Arecoline attenuates memory impairment and demyelination in a cuprizone-induced mouse model of schizophrenia.

Cerebral demyelination is possibly one of the main pathological factors involved in the development of schizophrenia. Our previous studies have showed that Areca catechu nut extract could ameliorate cognitive decline by facilitating myelination processes in the frontal cortex in a cuprizone (CPZ)-induced mouse model of schizophrenia. The aim of the present study was to evaluate the effects of arecoline, one of the alkaloids in A. catechu nut extract, on memory impairment and cerebral demyelination in CPZ-treated mice. Mice were treated with CPZ (0 or 0.2%) in chow food and arecoline hydrobromide (0, 2.5, or 5 mg/kg/day) in drinking water for 12 weeks before Y-maze behavioral test. After the behavioral test, the mice were sacrificed for the measurement of myelin basic protein in the frontal cortex. We showed that arecoline-attenuated spatial working memory impairment, concurrent with attenuated demyelination related to vehicle-treated CPZ mice for the first time.

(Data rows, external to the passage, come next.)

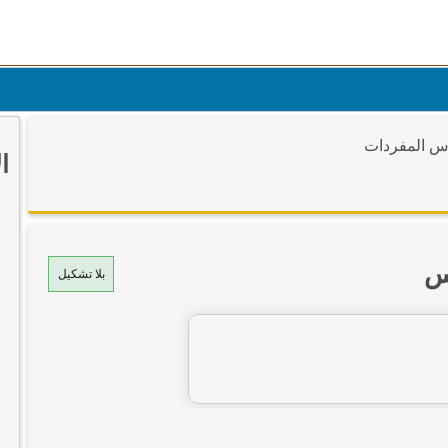
وس المفردات
ا
س
بلا تشكيل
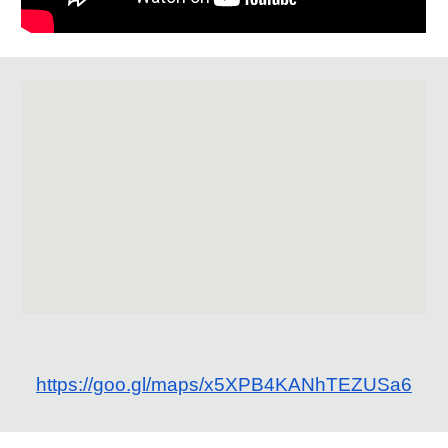
https://goo.gl/maps/x5XPB4KANhTEZUSa6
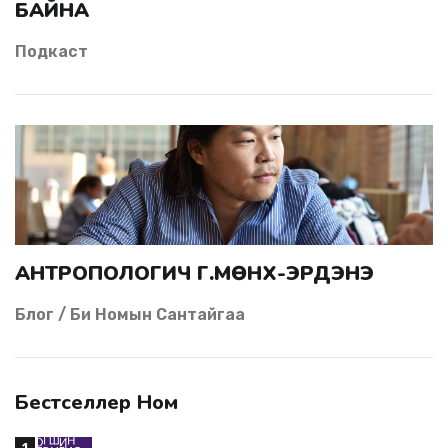
БАЙНА
Подкаст
АНТРОПОЛОГИЧ Г.МӨНХ-ЭРДЭНЭ
Блог / Би Номын Сантайгаа
Бестселлер Ном
1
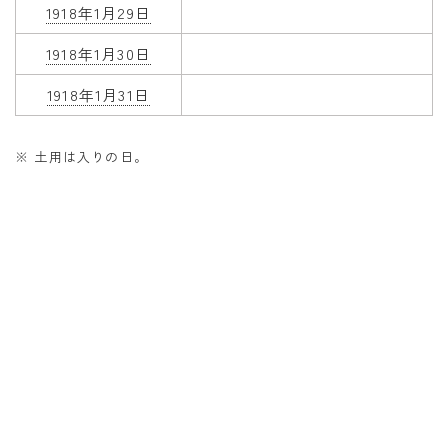
1918年1月29日
1918年1月30日
1918年1月31日
※ 土用は入りの日。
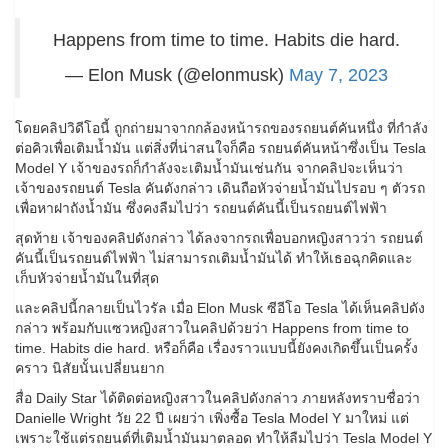
Happens from time to time. Habits die hard.
— Elon Musk (@elonmusk)
May 7, 2023
โดยคลิปวิดีโอนี้ ถูกถ่ายมาจากกล้องหน้ารถของรถยนต์คันหนึ่ง ที่กำลัง
ต่อคิวเพื่อเติมน้ำมัน แต่สิ่งที่น่าสนใจก็คือ รถยนต์คันหน้าซึ่งเป็น Tesla
Model Y เจ้าของรถก็กำลังจะเติมน้ำมันเช่นกัน จากคลิปจะเห็นว่า
เจ้าของรถยนต์ Tesla คันดังกล่าว เดินถือหัวจ่ายน้ำมันไปรอบ ๆ ตัวรถ
เพื่อหาฝาถังน้ำมัน ซึ่งคงลืมไปว่า รถยนต์คันนี้เป็นรถยนต์ไฟฟ้า
สุดท้าย เจ้าของคลิปดังกล่าว ได้ลงจากรถเพื่อบอกหญิงสาวว่า รถยนต์
คันนี้เป็นรถยนต์ไฟฟ้า ไม่สามารถเติมน้ำมันได้ ทำให้เธอฉุกคิดและ
เก็บหัวจ่ายน้ำมันในที่สุด
และคลิปนี้กลายเป็นไวรัล เมื่อ Elon Musk ซีอีโอ Tesla ได้เห็นคลิปดัง
กล่าว พร้อมกับแซวหญิงสาวในคลิปด้วยว่า Happens from time to
time. Habits die hard. หรือก็คือ เรื่องราวแบบนี้ยังคงเกิดขึ้นเป็นครั้ง
คราว นิสัยนั้นเปลี่ยนยาก
สื่อ Daily Star ได้ติดต่อหญิงสาวในคลิปดังกล่าว ภายหลังทราบชื่อว่า
Danielle Wright วัย 22 ปี เผยว่า เพิ่งซื้อ Tesla Model Y มาใหม่ แต่
เพราะใช้แต่รถยนต์ที่เติมน้ำมันมาตลอด ทำให้ลืมไปว่า Tesla Model Y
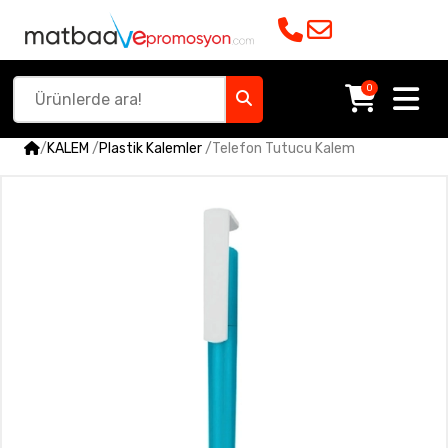
0
/
KALEM
/
Plastik Kalemler
/
Telefon Tutucu Kalem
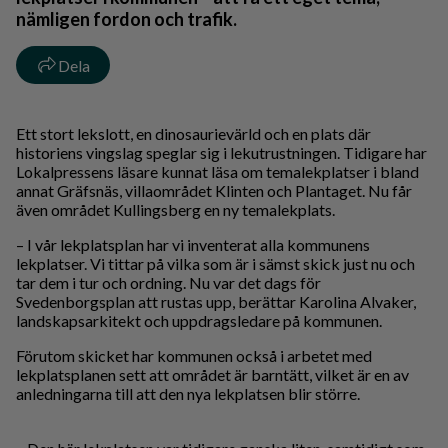
nämligen fordon och trafik.
Dela
Ett stort lekslott, en dinosaurievärld och en plats där
historiens vingslag speglar sig i lekutrustningen. Tidigare har
Lokalpressens läsare kunnat läsa om temalekplatser i bland
annat Gräfsnäs, villaområdet Klinten och Plantaget. Nu får
även området Kullingsberg en ny temalekplats.
– I vår lekplatsplan har vi inventerat alla kommunens
lekplatser. Vi tittar på vilka som är i sämst skick just nu och
tar dem i tur och ordning. Nu var det dags för
Svedenborgsplan att rustas upp, berättar Karolina Alvaker,
landskapsarkitekt och uppdragsledare på kommunen.
Förutom skicket har kommunen också i arbetet med
lekplatsplanen sett att området är barntätt, vilket är en av
anledningarna till att den nya lekplatsen blir större.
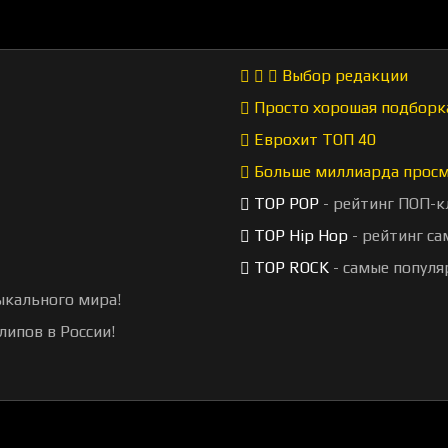
Выбор редакции
Просто хорошая подборк
Еврохит ТОП 40
Больше миллиарда прос
TOP POP
- рейтинг ПОП-к
TOP Hip Hop
- рейтинг са
TOP ROCK
- самые популя
ыкального мира!
липов в России!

Arecoline is one of the primary active ingredients in A. catechu nut responsible for attenuating memory impairment and demyelination in CPZ mice, cerebral demyelination may have a role in memory impairment, and modulation of cerebral demyelination could be a useful strategy in schizophrenia treatment.

Introduction

Schizophrenia is characterized by disturbances of perception, emotion, social functioning, and cognition, and its neuropathology is relatively poorly understanding. Recently, increasing evidence suggests that the pathological process underlying schizophrenia may involve an abnormality of brain myelin affecting white matter 1–4. Thus, neuroprotective agents including antioxidants that target on white matter injury might be used for schizophrenia treatment. Areca catechu nuts, popularly known as ‘betel nuts,’ which possess antioxidant and anti-inflammatory effects 5, have beneficial effects on positive, negative, and cognitive symptoms of schizophrenia 6–8. Our previous studies have showed that A. catechu nut extract could ameliorate cognitive decline by facilitating myelination processes in the frontal cortex in a cuprizone (CPZ)-induced mouse demyelination model of schizophrenia 8,9.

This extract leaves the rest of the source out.